After this work experience, he would return to study at the University of Buenos Aires, where he received his Bachelor of Arts in Philosophy and Letters. At this point in his life, he began his essayist activity, writing texts under pseudonyms or for other writers known as a ghostwriter, a task that led him to enter circles of "porteño intellectuals" (Intellectuals of Downtown Buenos Aires) of the time by the hand of his cousin Adolfo Bioy Casares who invited him to participate in Sur magazine, a literary magazine of Victoria Ocampo through who would meet his future wife, fashion journalist "Péle" Pelegrina Pastorino. He also collaborated in editorials of the magazine Martín Fierro, and with Lino Palacio in Caras & Caretas editions.

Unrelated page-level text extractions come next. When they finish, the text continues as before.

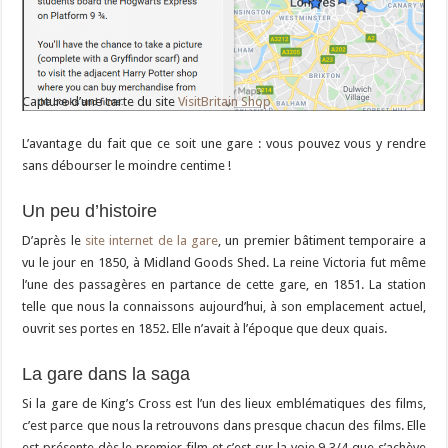
Capture d’une carte du site
VisitBritain Shop
L’avantage du fait que ce soit une gare : vous pouvez vous y rendre
sans débourser le moindre centime !
Un peu d’histoire
D’après le
site internet de la gare
, un premier bâtiment temporaire a
vu le jour en 1850, à Midland Goods Shed. La reine Victoria fut même
l’une des passagères en partance de cette gare, en 1851. La station
telle que nous la connaissons aujourd’hui, à son emplacement actuel,
ouvrit ses portes en 1852. Elle n’avait à l’époque que deux quais.
La gare dans la saga
Si la gare de King’s Cross est l’un des lieux emblématiques des films,
c’est parce que nous la retrouvons dans presque chacun des films. Elle
est présente dès le premier film et c’est sur la voie 9 3/4 que s’achève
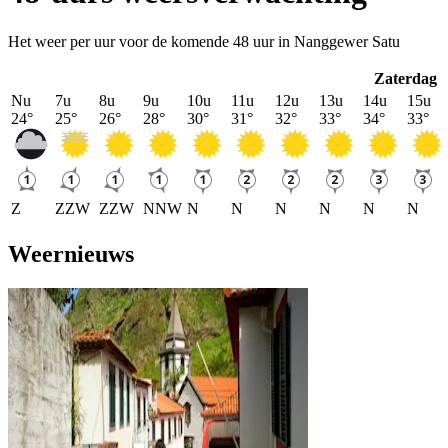
Het weer per uur voor de komende 48 uur in Nanggewer Satu
Zaterdag
Nu
7u
8u
9u
10u
11u
12u
13u
14u
15u
24
°
25
°
26
°
28
°
30
°
31
°
32
°
33
°
34
°
33
°
Z
ZZW
ZZW
NNW
N
N
N
N
N
N
Weernieuws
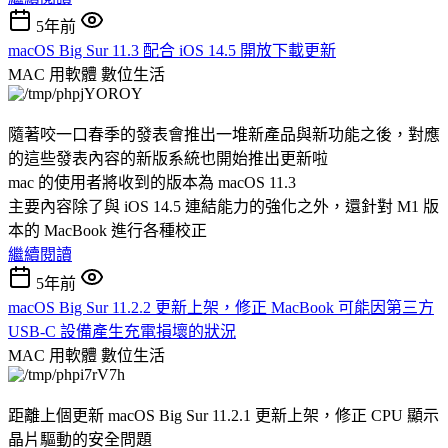
5年前
macOS Big Sur 11.3 配合 iOS 14.5 開放下載更新
MAC 用軟體
數位生活
隨著咬一口春季的發表會推出一堆新產品與新功能之後，對應
的這些發表內容的新版系統也開始推出更新啦
mac 的使用者將收到的版本為 macOS 11.3
主要內容除了與 iOS 14.5 連結能力的強化之外，還針對 M1 版
本的 MacBook 進行各種校正
繼續閱讀
5年前
macOS Big Sur 11.2.2 更新上架，修正 MacBook 可能因第三方
USB-C 設備產生充電損壞的狀況
MAC 用軟體
數位生活
距離上個更新 macOS Big Sur 11.2.1 更新上架，修正 CPU 顯示
晶片驅動的安全問題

At the end of his studies, Nicolás completed his work as a professor in the Faculty of Philosophy and Letters, where his stepfather has always had great influence, so he decided to change his career path and entered the Argentine Public Service eventually becoming Director of Public Schools Libraries and a Pioneer in the sustainable development of the Chilecito's ecotourism.

== Legacy ==
His legacy was the creation of the Teachers Rural Libraries movement linked to the pioneering project of eco-educational-tourism by the "Cablecarril de Chilecito" an aerial tramway in La Rioja Province of Argentina; in addition collaborated with books, the spread of Esperanto, and support for the famous Modernist and Pop artist Marta Minujín in the creation of the Parthenon of Books and the Babel Tower of Books in Buenos Aires to promote freedom and literacy through reading in the world.